The airline's shares were trading at $1.18 a share when he started in 2005, peaked at $3.12 in mid-2007 before sliding to a low of 84c around the middle of the year.
Helped by a share buyback and upbeat profit forecasts, the stock is now trading at $1.28.
The Fyfe legacy remains.
Many of his long-time colleagues are in the upper echelons of the airline which from January 1 will be run by Christopher Luxon, a Fyfe appointee to a key role two years ago.
Fyfe advises him to be his own man. Luxon's already said he's not keen on being body painted.
The Fyfe file
*Grew up in Christchurch, mechanical engineering degree from Canterbury University.
*1979, began nine-year career in the Royal New Zealand Air Force, promoted to Flight Commander in charge of maintenance of the Air Force's Skyhawk Squadron aged 24.

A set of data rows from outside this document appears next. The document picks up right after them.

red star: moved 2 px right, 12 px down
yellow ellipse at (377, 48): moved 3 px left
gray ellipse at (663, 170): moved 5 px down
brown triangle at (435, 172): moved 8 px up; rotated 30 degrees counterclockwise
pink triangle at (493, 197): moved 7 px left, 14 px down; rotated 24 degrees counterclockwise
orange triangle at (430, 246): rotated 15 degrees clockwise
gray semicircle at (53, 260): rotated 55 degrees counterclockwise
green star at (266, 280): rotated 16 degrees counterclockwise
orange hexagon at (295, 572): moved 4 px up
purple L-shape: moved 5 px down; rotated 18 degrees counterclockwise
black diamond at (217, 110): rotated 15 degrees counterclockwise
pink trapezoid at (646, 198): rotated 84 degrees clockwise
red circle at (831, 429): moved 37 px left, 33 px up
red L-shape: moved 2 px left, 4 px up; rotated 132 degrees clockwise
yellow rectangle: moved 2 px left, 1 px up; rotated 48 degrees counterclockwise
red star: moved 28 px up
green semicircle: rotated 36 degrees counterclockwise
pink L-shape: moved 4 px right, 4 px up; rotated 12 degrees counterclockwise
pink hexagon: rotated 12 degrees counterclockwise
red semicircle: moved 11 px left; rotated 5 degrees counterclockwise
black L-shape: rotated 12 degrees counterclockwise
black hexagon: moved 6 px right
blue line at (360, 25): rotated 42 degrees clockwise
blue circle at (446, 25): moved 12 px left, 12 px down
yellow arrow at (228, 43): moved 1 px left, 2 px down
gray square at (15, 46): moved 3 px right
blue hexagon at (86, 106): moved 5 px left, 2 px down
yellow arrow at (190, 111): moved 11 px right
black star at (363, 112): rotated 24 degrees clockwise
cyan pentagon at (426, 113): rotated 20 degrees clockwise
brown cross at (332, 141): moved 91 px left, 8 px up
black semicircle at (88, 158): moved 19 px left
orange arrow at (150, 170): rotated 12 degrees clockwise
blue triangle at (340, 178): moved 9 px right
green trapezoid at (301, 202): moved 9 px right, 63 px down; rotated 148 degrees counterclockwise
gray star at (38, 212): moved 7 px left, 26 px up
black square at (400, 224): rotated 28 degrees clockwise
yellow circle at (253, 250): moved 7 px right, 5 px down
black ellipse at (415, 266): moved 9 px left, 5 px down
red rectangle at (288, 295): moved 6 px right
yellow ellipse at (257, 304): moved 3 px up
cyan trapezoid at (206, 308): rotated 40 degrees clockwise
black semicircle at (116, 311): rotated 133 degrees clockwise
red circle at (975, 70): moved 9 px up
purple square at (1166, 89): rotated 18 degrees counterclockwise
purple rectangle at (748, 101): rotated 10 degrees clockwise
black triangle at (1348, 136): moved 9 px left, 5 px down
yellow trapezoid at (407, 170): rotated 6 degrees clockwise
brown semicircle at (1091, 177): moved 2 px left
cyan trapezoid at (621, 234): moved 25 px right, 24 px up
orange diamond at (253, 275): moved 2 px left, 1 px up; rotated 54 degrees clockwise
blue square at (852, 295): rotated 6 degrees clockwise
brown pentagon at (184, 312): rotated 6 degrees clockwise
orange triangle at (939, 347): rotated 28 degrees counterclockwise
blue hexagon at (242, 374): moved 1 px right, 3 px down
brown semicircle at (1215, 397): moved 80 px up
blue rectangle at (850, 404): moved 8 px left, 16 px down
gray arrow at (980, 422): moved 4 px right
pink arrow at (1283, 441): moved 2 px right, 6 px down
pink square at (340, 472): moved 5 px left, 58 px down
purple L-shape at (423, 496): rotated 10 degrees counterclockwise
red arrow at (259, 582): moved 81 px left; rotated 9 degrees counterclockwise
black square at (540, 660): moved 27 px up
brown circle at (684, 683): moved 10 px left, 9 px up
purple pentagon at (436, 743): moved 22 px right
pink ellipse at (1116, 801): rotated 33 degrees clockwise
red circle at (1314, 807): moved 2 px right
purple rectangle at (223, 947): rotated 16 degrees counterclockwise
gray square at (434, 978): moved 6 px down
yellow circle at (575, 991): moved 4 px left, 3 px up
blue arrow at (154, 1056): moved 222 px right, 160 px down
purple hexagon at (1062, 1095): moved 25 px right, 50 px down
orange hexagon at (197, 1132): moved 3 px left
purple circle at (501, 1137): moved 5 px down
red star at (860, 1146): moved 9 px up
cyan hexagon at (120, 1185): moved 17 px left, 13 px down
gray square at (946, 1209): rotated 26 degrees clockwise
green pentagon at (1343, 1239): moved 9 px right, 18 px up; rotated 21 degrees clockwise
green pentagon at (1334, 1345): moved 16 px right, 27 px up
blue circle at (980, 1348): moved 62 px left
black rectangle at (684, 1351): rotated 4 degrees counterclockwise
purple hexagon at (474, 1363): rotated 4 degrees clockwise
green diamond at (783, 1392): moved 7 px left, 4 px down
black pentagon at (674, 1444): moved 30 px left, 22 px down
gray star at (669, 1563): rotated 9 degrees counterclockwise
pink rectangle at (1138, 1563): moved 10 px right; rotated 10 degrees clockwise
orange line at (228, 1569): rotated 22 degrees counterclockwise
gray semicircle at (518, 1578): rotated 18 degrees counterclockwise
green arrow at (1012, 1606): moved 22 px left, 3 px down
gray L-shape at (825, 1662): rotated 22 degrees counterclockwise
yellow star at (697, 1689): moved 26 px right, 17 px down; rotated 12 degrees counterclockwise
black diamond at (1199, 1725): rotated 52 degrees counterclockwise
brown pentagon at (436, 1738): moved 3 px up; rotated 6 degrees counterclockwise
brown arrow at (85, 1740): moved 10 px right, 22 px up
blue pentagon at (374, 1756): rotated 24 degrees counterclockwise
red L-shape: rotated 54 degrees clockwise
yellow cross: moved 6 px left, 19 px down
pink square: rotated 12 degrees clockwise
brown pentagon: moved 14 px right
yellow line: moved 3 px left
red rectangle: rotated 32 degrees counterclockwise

*1988, joined PostBank in Auckland then moved to the BNZ a year later to be general manager, marketing and distribution.
*1996, National Australia Bank in Melbourne, then back to New Zealand as general manager, consumer markets for Telecom of NZ in 1998.
*2000, chief operating officer and then managing director of ITV Digital in London.
*2003, chief operating officer for Air New Zealand.
*2005-2012, chief executive Air NZ.
Break first, then search is on for new challenge
The first thing on the horizon for Rob Fyfe is a break, of sorts.
"I'm going to take the first three months of next year off, some personal things," he says.
"I want to find a new challenge. My strong preference is that challenge will be here in New Zealand. As a result it probably won't be in the aviation industry."
In the early part of the year he may offer consultant services to other airlines. "I don't want to do that as a career step, I don't even want to do that as an income step. I'd just like to share some of our knowledge."
He sits on the board of candle company Ecoya and is also a director of Icebreaker and most recently Antarctica New Zealand.
"I'm not ready yet to move full-time into a governance role. I like to have my sleeves rolled up among people."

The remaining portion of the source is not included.